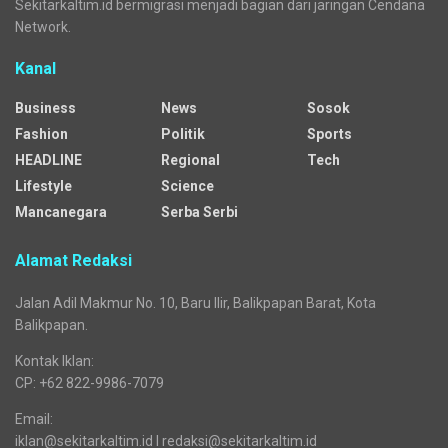
Sekitarkaltim.id bermigrasi menjadi bagian dari jaringan Cendana
Network.
Kanal
Business
News
Sosok
Fashion
Politik
Sports
HEADLINE
Regional
Tech
Lifestyle
Science
Mancanegara
Serba Serbi
Alamat Redaksi
Jalan Adil Makmur No. 10, Baru Ilir, Balikpapan Barat, Kota
Balikpapan.
Kontak Iklan:
CP: +62 822-9986-7079
Email:
iklan@sekitarkaltim.id I redaksi@sekitarkaltim.id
——————
_What the exercise asks_.
Print the lines of the material, exactly and only, from the line that contains "CP: +62 822-9986-7079" down to and including the final line.

_Written reply_.
CP: +62 822-9986-7079
Email:
iklan@sekitarkaltim.id I redaksi@sekitarkaltim.id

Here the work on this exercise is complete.